By: Zhen Guo
Advisor: Roberto Rojas-Cessa
Department of Electrical and Computer Engineering

Time: 2:00 PM, Wednesday, December 14th, 2005.
Place: Room 202, ECE Center, New Jersey Institute of Technology, Newark NJ. Directions

Abstract

With the rapid development of optical interconnection technology, high-performance switches are required to resolve contentions in a fast manner to satisfy the demand for high throughput and high-speed rates.  Combined input-crosspoint buffered (CICB) switches are an alternative to input-buffered (IB) packet switches to provide high-performance switching and to relax arbitration timing for packet switches with high-speed ports.

This dissertation studies a feedback-based arbitration model, where cell selection is based on the provided service to virtual output queues (VOQs). The feedback-based scheme is named round-robin with adaptable frame size (RRAF) arbitration. Here, it is proved that RRAF achieves 100% throughput under uniform admissible traffic through Lyapunov’s analysis.

Switches with crosspoint buffers are sensitive to the transmission delays, or round-trip times (RTTs). Therefore, the largest RTT value defines the crosspoint buffer size for ports with high-speed rates. However, buffers are expensive in a crossbar as the number of them is proportional to the number of crosspoints. To minimize implementation costs, this thesis investigates how to select the crosspoint buffer size under non-negligible round-trip times and under uniform traffic. With analysis of stability margin, the relationship between the crosspoint buffer size and round-trip time is derived.

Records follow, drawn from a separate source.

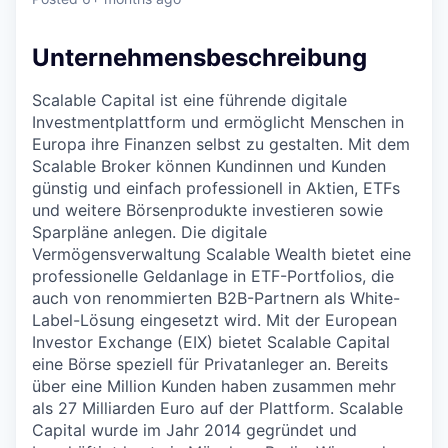
Unternehmensbeschreibung
Scalable Capital ist eine führende digitale
Investmentplattform und ermöglicht Menschen in
Europa ihre Finanzen selbst zu gestalten. Mit dem
Scalable Broker können Kundinnen und Kunden
günstig und einfach professionell in Aktien, ETFs
und weitere Börsenprodukte investieren sowie
Sparpläne anlegen. Die digitale
Vermögensverwaltung Scalable Wealth bietet eine
professionelle Geldanlage in ETF-Portfolios, die
auch von renommierten B2B-Partnern als White-
Label-Lösung eingesetzt wird. Mit der European
Investor Exchange (EIX) bietet Scalable Capital
eine Börse speziell für Privatanleger an. Bereits
über eine Million Kunden haben zusammen mehr
als 27 Milliarden Euro auf der Plattform. Scalable
Capital wurde im Jahr 2014 gegründet und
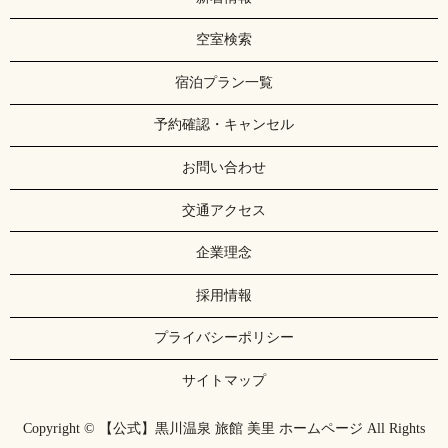
空室検索
宿泊プラン一覧
予約確認・キャンセル
お問い合わせ
交通アクセス
企業理念
採用情報
プライバシーポリシー
サイトマップ
Copyright © 【公式】黒川温泉 旅館 美里 ホームページ All Rights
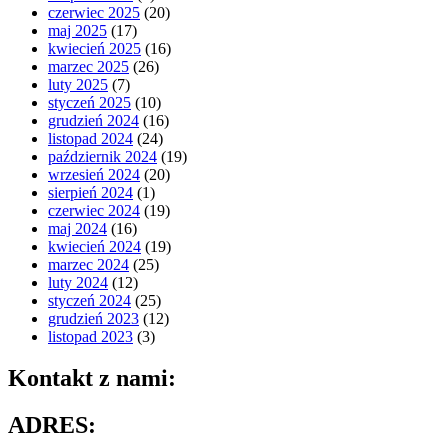
czerwiec 2025
(20)
maj 2025
(17)
kwiecień 2025
(16)
marzec 2025
(26)
luty 2025
(7)
styczeń 2025
(10)
grudzień 2024
(16)
listopad 2024
(24)
październik 2024
(19)
wrzesień 2024
(20)
sierpień 2024
(1)
czerwiec 2024
(19)
maj 2024
(16)
kwiecień 2024
(19)
marzec 2024
(25)
luty 2024
(12)
styczeń 2024
(25)
grudzień 2023
(12)
listopad 2023
(3)
Kontakt z nami:
ADRES:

Considering that CICB switches deliver higher performance than IB switches and require no speedup, this dissertation investigates the maximum throughput performance that these switches can achieve. It is proved that CICB switches, without speedup, achieve 100% throughput under traffic that follows the Strong Law of Large Numbers, through stability analysis of these switches by using a fluid model and a novel class of arbitration schemes.

In order to give a better insight of the feedback nature of arbitration schemes for CICB switches, a frame-based round-robin arbitration scheme with explicit feedback control (FRE) is introduced. It is shown that the concept of explicitly feedback in a continuous system can be engineered to be stable. This concept is transported to discrete systems, such as cell-based switches, and used to create arbitration schemes that deliver high performance under uniform and nonuniform traffic models.

In addition, this dissertation explores an alternative analysis technique based on control theory to study the stability of arbitration and matching schemes for packet switches, where a continuous system and a control model are used to emulate queuing systems.

Committee Members:
Roberto Rojas-Cessa, Advisor, Assistant Professor, ECE Dept., NJIT
Nirwan Ansari, Professor, ECE Dept., NJIT
Edwin Hou, Associate Professor, ECE Dept., NJIT
Jie Hu, Assistant Professor, ECE Dept., NJIT
Aleksandar Kolarov, Technical Leader, Cisco Systems